Australia’s ability to bring in top talent from overseas is essential to the success and growth of our startups, I wish this would be the guiding principle when writing our visa policies.

Other countries such as Singapore and Ireland have successfully attracted global internet companies and talent which boosts their economy. We should certainly be aspiring towards this too.

So, what’s next?

After ingraining technology in our schools, inspiring students to tackle the world’s biggest problems, ensuring early-stage capital is accessible, and attracting the world’s best talent, we’d be well placed to help build the future. As a country, we’d reap the rewards of a lot of great companies starting and choosing to stay in Australia. We’d see employment go through the roof, our GDP reap the rewards, and of course, get to enjoy the fruits of all that innovation!
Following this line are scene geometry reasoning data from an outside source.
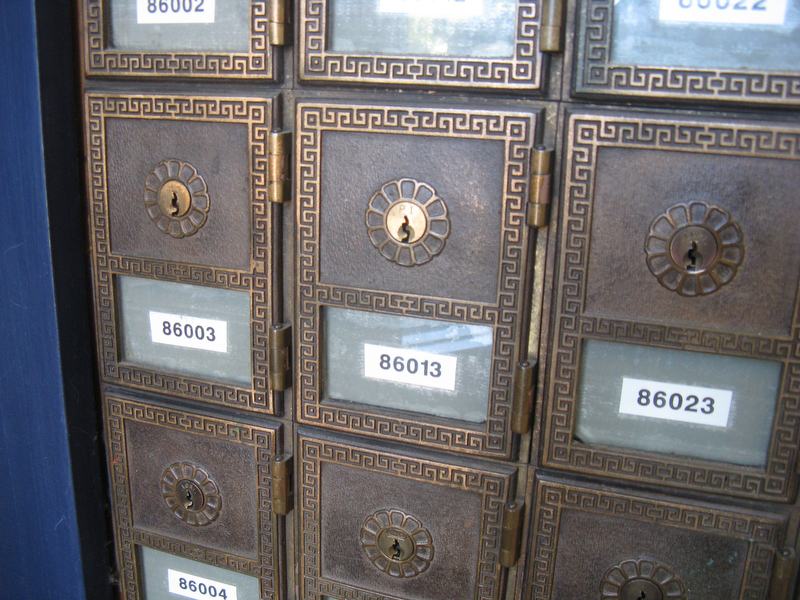 Where is `keyhole`? keyhole is located at coordinates (170, 197), (404, 225), (689, 253), (641, 593), (394, 547), (186, 501). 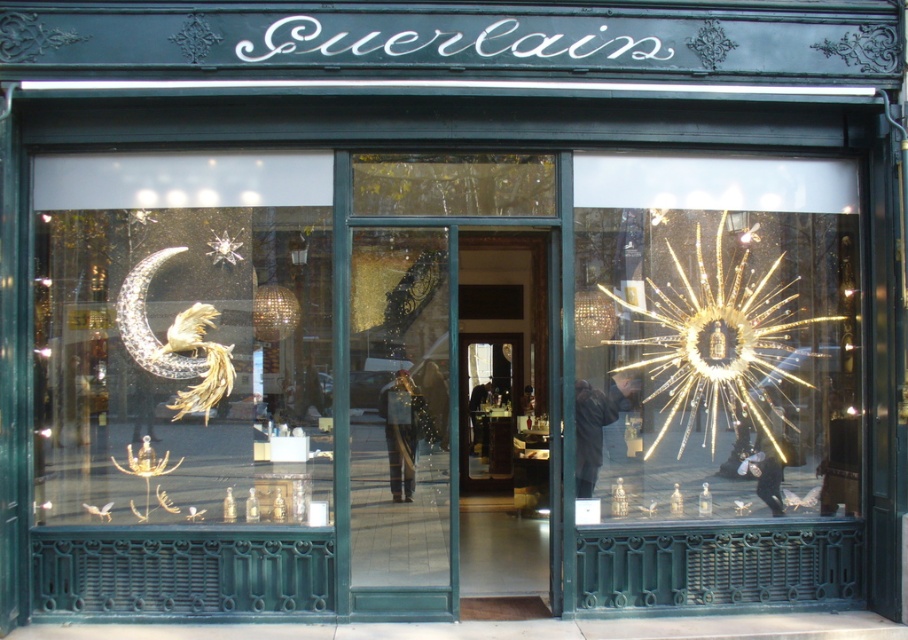 You are a customer approaching the Guerlain boutique entrance. You see the shiny gold starburst at center and the transparent glass door at center. Which object is positioned higher relative to the other?

The shiny gold starburst at center is located above the transparent glass door at center, so it is positioned higher.

You are standing in front of the Guerlain boutique and want to locate the shiny gold starburst at center. According to the coordinates provided, where would you look relative to the store entrance?

The shiny gold starburst at center is located at coordinates point (716, 378), which would be slightly to the right and lower middle area of the store entrance. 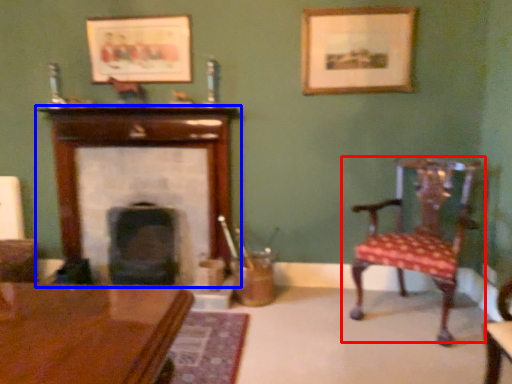 Question: Which point is further to the camera, chair (highlighted by a red box) or fireplace (highlighted by a blue box)?

Choices:
 (A) chair
 (B) fireplace

Answer: (B) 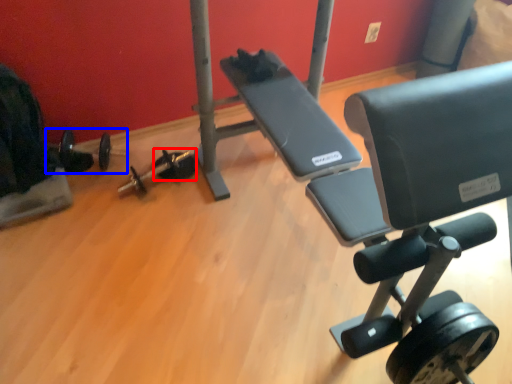 Question: Which object appears closest to the camera in this image, dumbbell (highlighted by a red box) or barbell (highlighted by a blue box)?

Choices:
 (A) dumbbell
 (B) barbell

Answer: (B) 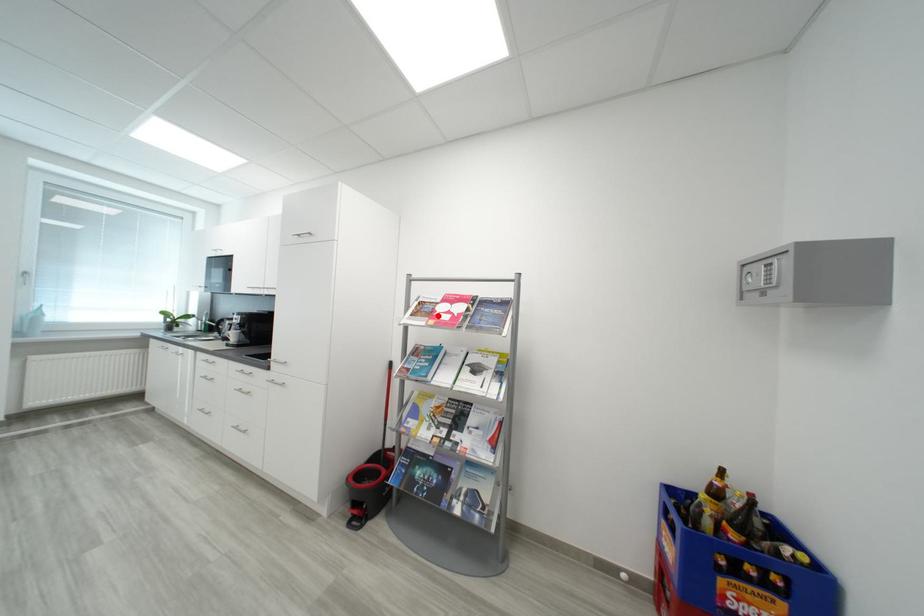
It’s been incredibly encouraging in the last few years to see we’ve started to take huge steps in the right direction. Startups and technology are increasingly hitting the agenda on both sides of the government, more startups are launching, and the media is starting to take a keen interest in startups which will inspire more people to follow that path. Plus, the success of some great companies like Atlassian is helping to put Australia on the map. Of course, there is still so much more that we can do to live up to our potential.

One of our core values at Canva is to set crazy-big goals and make them happen. I don’t see why Australia can’t hit all of the goals above and for ‘Australia’ to become synonymous with a disproportionate number of great innovators who are hard at work solving the world’s biggest problems with great products. Of course, it wouldn’t be easy, but nothing good is!